## [WHAT IS NEEDED]
What you return should be the complete listing, unchanged, with no pictures in it.

## [SOURCE DATA]
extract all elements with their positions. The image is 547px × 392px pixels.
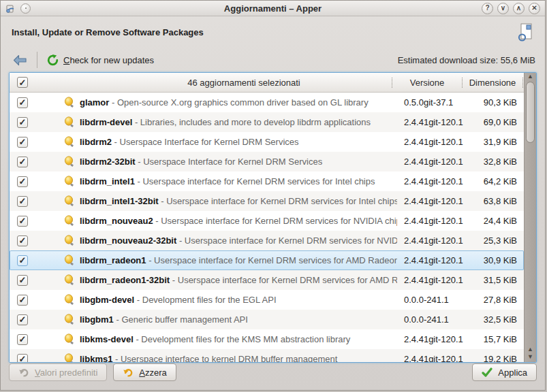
minimize-button[interactable]: ∨ — [497, 3, 509, 14]
table-row[interactable]: ✓ libgbm-devel - Development files — [10, 290, 524, 310]
table-row[interactable]: ✓ libdrm_nouveau2 - Userspace inter — [10, 211, 524, 231]
package-version: 0.0.0-241.1 — [397, 295, 465, 305]
package-description: - Generic buffer management API — [114, 314, 248, 325]
scrollbar-thumb[interactable] — [526, 82, 535, 143]
column-header-version[interactable]: Versione — [393, 78, 461, 88]
row-checkbox[interactable]: ✓ — [17, 255, 28, 266]
row-checkbox[interactable]: ✓ — [17, 97, 28, 108]
package-size: 63,8 KiB — [465, 196, 524, 206]
row-checkbox[interactable]: ✓ — [17, 275, 28, 286]
package-version: 2.4.41git-120.1 — [397, 255, 465, 265]
package-version: 2.4.41git-120.1 — [397, 196, 465, 206]
package-version: 2.4.41git-120.1 — [397, 137, 465, 147]
row-checkbox[interactable]: ✓ — [17, 216, 28, 227]
page-title: Install, Update or Remove Software Packa… — [12, 27, 204, 37]
package-update-icon — [64, 195, 75, 207]
package-size: 19,2 KiB — [465, 354, 524, 362]
reset-button[interactable]: Azzera — [113, 363, 176, 381]
package-name: libgbm-devel — [80, 295, 134, 305]
package-version: 0.5.0git-37.1 — [397, 97, 465, 108]
list-header: ✓ 46 aggiornamenti selezionati Versione … — [10, 73, 524, 93]
row-checkbox[interactable]: ✓ — [17, 295, 28, 306]
row-checkbox[interactable]: ✓ — [17, 334, 28, 345]
app-icon — [5, 3, 16, 14]
package-version: 2.4.41git-120.1 — [397, 354, 465, 362]
table-row[interactable]: ✓ libdrm2-32bit - Userspace Interfa — [10, 152, 524, 172]
row-checkbox[interactable]: ✓ — [17, 157, 28, 167]
package-update-icon — [64, 176, 75, 187]
package-update-icon — [64, 353, 75, 362]
package-name: libdrm2 — [80, 137, 112, 147]
titlebar[interactable]: Aggiornamenti – Apper ? ∨ ∧ ✕ — [1, 1, 545, 16]
row-checkbox[interactable]: ✓ — [17, 117, 28, 128]
table-row[interactable]: ✓ libdrm_intel1 - Userspace interfa — [10, 172, 524, 191]
package-description: - Userspace Interface for Kernel DRM Ser… — [112, 137, 299, 147]
package-name: libkms-devel — [80, 334, 134, 344]
help-button[interactable]: ? — [482, 3, 493, 14]
back-button[interactable] — [10, 53, 30, 67]
package-size: 24,4 KiB — [465, 216, 524, 226]
apply-button[interactable]: Applica — [472, 363, 537, 381]
package-size: 32,8 KiB — [465, 157, 524, 167]
package-description: - Development files for the EGL API — [134, 295, 276, 305]
table-row[interactable]: ✓ libdrm_radeon1-32bit - Userspace — [10, 270, 524, 290]
table-row[interactable]: ✓ glamor - Open-source X.org graphi — [10, 93, 524, 112]
package-version: 2.4.41git-120.1 — [397, 117, 465, 127]
footer: Valori predefiniti Azzera Applica — [9, 363, 537, 381]
package-description: - Userspace interface for Kernel DRM ser… — [135, 176, 375, 186]
package-description: - Userspace interface for Kernel DRM ser… — [176, 235, 397, 246]
table-row[interactable]: ✓ libdrm2 - Userspace Interface for — [10, 132, 524, 152]
column-separator[interactable] — [522, 78, 523, 88]
package-update-icon — [64, 156, 75, 167]
apper-window: Aggiornamenti – Apper ? ∨ ∧ ✕ Install, U… — [0, 0, 546, 391]
package-version: 2.4.41git-120.1 — [397, 216, 465, 226]
package-name: glamor — [80, 97, 109, 108]
row-checkbox[interactable]: ✓ — [17, 235, 28, 246]
package-size: 32,5 KiB — [465, 314, 524, 325]
table-row[interactable]: ✓ libdrm_nouveau2-32bit - Userspace — [10, 231, 524, 250]
select-all-checkbox[interactable]: ✓ — [17, 77, 28, 88]
row-checkbox[interactable]: ✓ — [17, 176, 28, 187]
table-row[interactable]: ✓ libdrm_intel1-32bit - Userspace i — [10, 191, 524, 211]
package-size: 64,2 KiB — [465, 176, 524, 186]
column-separator[interactable] — [392, 78, 392, 88]
package-version: 2.4.41git-120.1 — [397, 176, 465, 186]
package-version: 2.4.41git-120.1 — [397, 157, 465, 167]
column-separator[interactable] — [462, 78, 463, 88]
row-checkbox[interactable]: ✓ — [17, 137, 28, 148]
download-size-label: Estimated download size: 55,6 MiB — [398, 55, 535, 65]
back-arrow-icon — [13, 54, 27, 66]
scrollbar[interactable]: ▲ ▲ ▼ — [524, 73, 536, 362]
toolbar-separator — [37, 52, 37, 68]
maximize-button[interactable]: ∧ — [513, 3, 525, 14]
table-row[interactable]: ✓ libdrm-devel - Libraries, include — [10, 112, 524, 132]
row-checkbox[interactable]: ✓ — [17, 196, 28, 207]
table-row[interactable]: ✓ libkms-devel - Development files — [10, 329, 524, 349]
package-size: 90,3 KiB — [465, 97, 524, 108]
package-version: 2.4.41git-120.1 — [397, 334, 465, 344]
updates-list: ✓ 46 aggiornamenti selezionati Versione … — [9, 72, 537, 363]
row-checkbox[interactable]: ✓ — [17, 354, 28, 363]
toolbar: Check for new updates Estimated download… — [1, 48, 545, 71]
check-updates-button[interactable]: Check for new updates — [44, 53, 157, 67]
scroll-up-icon[interactable]: ▲ — [527, 73, 533, 80]
scroll-down-icon[interactable]: ▼ — [527, 353, 533, 361]
column-header-size[interactable]: Dimensione — [463, 78, 522, 88]
package-name: libdrm_nouveau2 — [80, 216, 153, 226]
column-header-selected[interactable]: 46 aggiornamenti selezionati — [35, 78, 391, 88]
table-row[interactable]: ✓ libkms1 - Userspace interface to — [10, 349, 524, 362]
package-description: - Libraries, includes and more to develo… — [132, 117, 371, 127]
window-title: Aggiornamenti – Apper — [1, 3, 545, 14]
package-description: - Open-source X.org graphics common driv… — [109, 97, 368, 108]
scroll-up-icon[interactable]: ▲ — [527, 346, 533, 353]
package-size: 25,3 KiB — [465, 235, 524, 246]
defaults-button[interactable]: Valori predefiniti — [9, 363, 107, 381]
row-checkbox[interactable]: ✓ — [17, 314, 28, 325]
table-row[interactable]: ✓ libgbm1 - Generic buffer manageme — [10, 310, 524, 329]
keep-above-button[interactable] — [20, 3, 31, 14]
close-button[interactable]: ✕ — [529, 3, 540, 14]
package-update-icon — [64, 97, 75, 108]
package-description: - Userspace interface for Kernel DRM ser… — [170, 275, 397, 285]
table-row[interactable]: ✓ libdrm_radeon1 - Userspace interf — [10, 250, 524, 270]
defaults-label: Valori predefiniti — [35, 368, 97, 378]
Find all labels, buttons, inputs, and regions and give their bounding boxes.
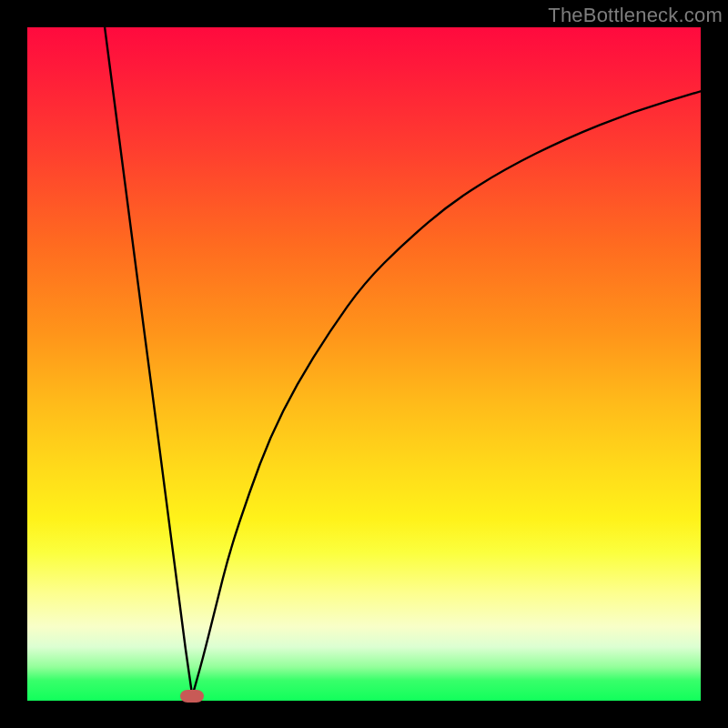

## [TASK ANSWER]
extract all elements with their positions. The image is 547px × 392px pixels.
minimize-button[interactable]: ∨ — [497, 3, 509, 14]
table-row[interactable]: ✓ libgbm-devel - Development files — [10, 290, 524, 310]
table-row[interactable]: ✓ libdrm_nouveau2 - Userspace inter — [10, 211, 524, 231]
package-version: 0.0.0-241.1 — [397, 295, 465, 305]
package-description: - Generic buffer management API — [114, 314, 248, 325]
scrollbar-thumb[interactable] — [526, 82, 535, 143]
column-header-version[interactable]: Versione — [393, 78, 461, 88]
row-checkbox[interactable]: ✓ — [17, 255, 28, 266]
row-checkbox[interactable]: ✓ — [17, 97, 28, 108]
package-size: 63,8 KiB — [465, 196, 524, 206]
row-checkbox[interactable]: ✓ — [17, 275, 28, 286]
package-version: 2.4.41git-120.1 — [397, 255, 465, 265]
package-version: 2.4.41git-120.1 — [397, 196, 465, 206]
package-version: 2.4.41git-120.1 — [397, 137, 465, 147]
row-checkbox[interactable]: ✓ — [17, 216, 28, 227]
page-title: Install, Update or Remove Software Packa… — [12, 27, 204, 37]
package-update-icon — [64, 195, 75, 207]
package-size: 19,2 KiB — [465, 354, 524, 362]
reset-button[interactable]: Azzera — [113, 363, 176, 381]
package-name: libgbm-devel — [80, 295, 134, 305]
package-version: 0.5.0git-37.1 — [397, 97, 465, 108]
list-header: ✓ 46 aggiornamenti selezionati Versione … — [10, 73, 524, 93]
row-checkbox[interactable]: ✓ — [17, 295, 28, 306]
row-checkbox[interactable]: ✓ — [17, 334, 28, 345]
app-icon — [5, 3, 16, 14]
package-version: 2.4.41git-120.1 — [397, 354, 465, 362]
table-row[interactable]: ✓ libdrm2-32bit - Userspace Interfa — [10, 152, 524, 172]
row-checkbox[interactable]: ✓ — [17, 157, 28, 167]
package-update-icon — [64, 176, 75, 187]
package-update-icon — [64, 353, 75, 362]
package-name: libdrm2 — [80, 137, 112, 147]
titlebar[interactable]: Aggiornamenti – Apper ? ∨ ∧ ✕ — [1, 1, 545, 16]
row-checkbox[interactable]: ✓ — [17, 117, 28, 128]
table-row[interactable]: ✓ libdrm_intel1 - Userspace interfa — [10, 172, 524, 191]
package-description: - Userspace Interface for Kernel DRM Ser… — [112, 137, 299, 147]
package-name: libkms-devel — [80, 334, 134, 344]
help-button[interactable]: ? — [482, 3, 493, 14]
back-button[interactable] — [10, 53, 30, 67]
package-size: 24,4 KiB — [465, 216, 524, 226]
apply-button[interactable]: Applica — [472, 363, 537, 381]
package-size: 32,8 KiB — [465, 157, 524, 167]
package-description: - Development files for the EGL API — [134, 295, 276, 305]
table-row[interactable]: ✓ libdrm_radeon1-32bit - Userspace — [10, 270, 524, 290]
table-row[interactable]: ✓ glamor - Open-source X.org graphi — [10, 93, 524, 112]
package-version: 2.4.41git-120.1 — [397, 117, 465, 127]
footer: Valori predefiniti Azzera Applica — [9, 363, 537, 381]
package-description: - Userspace interface for Kernel DRM ser… — [135, 176, 375, 186]
package-description: - Userspace interface for Kernel DRM ser… — [176, 235, 397, 246]
table-row[interactable]: ✓ libdrm2 - Userspace Interface for — [10, 132, 524, 152]
column-separator[interactable] — [522, 78, 523, 88]
package-update-icon — [64, 156, 75, 167]
apper-window: Aggiornamenti – Apper ? ∨ ∧ ✕ Install, U… — [0, 0, 546, 391]
package-version: 2.4.41git-120.1 — [397, 216, 465, 226]
package-name: glamor — [80, 97, 109, 108]
row-checkbox[interactable]: ✓ — [17, 235, 28, 246]
package-size: 32,5 KiB — [465, 314, 524, 325]
table-row[interactable]: ✓ libdrm_nouveau2-32bit - Userspace — [10, 231, 524, 250]
select-all-checkbox[interactable]: ✓ — [17, 77, 28, 88]
row-checkbox[interactable]: ✓ — [17, 176, 28, 187]
table-row[interactable]: ✓ libdrm_intel1-32bit - Userspace i — [10, 191, 524, 211]
package-size: 64,2 KiB — [465, 176, 524, 186]
column-separator[interactable] — [392, 78, 392, 88]
package-version: 2.4.41git-120.1 — [397, 176, 465, 186]
package-version: 2.4.41git-120.1 — [397, 157, 465, 167]
column-separator[interactable] — [462, 78, 463, 88]
row-checkbox[interactable]: ✓ — [17, 137, 28, 148]
download-size-label: Estimated download size: 55,6 MiB — [398, 55, 535, 65]
back-arrow-icon — [13, 54, 27, 66]
scrollbar[interactable]: ▲ ▲ ▼ — [524, 73, 536, 362]
toolbar-separator — [37, 52, 37, 68]
maximize-button[interactable]: ∧ — [513, 3, 525, 14]
table-row[interactable]: ✓ libdrm-devel - Libraries, include — [10, 112, 524, 132]
row-checkbox[interactable]: ✓ — [17, 196, 28, 207]
table-row[interactable]: ✓ libkms-devel - Development files — [10, 329, 524, 349]
package-size: 90,3 KiB — [465, 97, 524, 108]
package-version: 2.4.41git-120.1 — [397, 334, 465, 344]
updates-list: ✓ 46 aggiornamenti selezionati Versione … — [9, 72, 537, 363]
row-checkbox[interactable]: ✓ — [17, 354, 28, 363]
toolbar: Check for new updates Estimated download… — [1, 48, 545, 71]
check-updates-button[interactable]: Check for new updates — [44, 53, 157, 67]
scroll-up-icon[interactable]: ▲ — [527, 73, 533, 80]
scroll-down-icon[interactable]: ▼ — [527, 353, 533, 361]
column-header-size[interactable]: Dimensione — [463, 78, 522, 88]
package-name: libdrm_nouveau2 — [80, 216, 153, 226]
column-header-selected[interactable]: 46 aggiornamenti selezionati — [35, 78, 391, 88]
table-row[interactable]: ✓ libkms1 - Userspace interface to — [10, 349, 524, 362]
package-description: - Libraries, includes and more to develo… — [132, 117, 371, 127]
window-title: Aggiornamenti – Apper — [1, 3, 545, 14]
package-description: - Open-source X.org graphics common driv… — [109, 97, 368, 108]
scroll-up-icon[interactable]: ▲ — [527, 346, 533, 353]
package-size: 25,3 KiB — [465, 235, 524, 246]
defaults-button[interactable]: Valori predefiniti — [9, 363, 107, 381]
row-checkbox[interactable]: ✓ — [17, 314, 28, 325]
table-row[interactable]: ✓ libgbm1 - Generic buffer manageme — [10, 310, 524, 329]
keep-above-button[interactable] — [20, 3, 31, 14]
close-button[interactable]: ✕ — [529, 3, 540, 14]
package-update-icon — [64, 97, 75, 108]
package-description: - Userspace interface for Kernel DRM ser… — [170, 275, 397, 285]
table-row[interactable]: ✓ libdrm_radeon1 - Userspace interf — [10, 250, 524, 270]
defaults-label: Valori predefiniti — [35, 368, 97, 378]
Find all labels, buttons, inputs, and regions and give their bounding boxes.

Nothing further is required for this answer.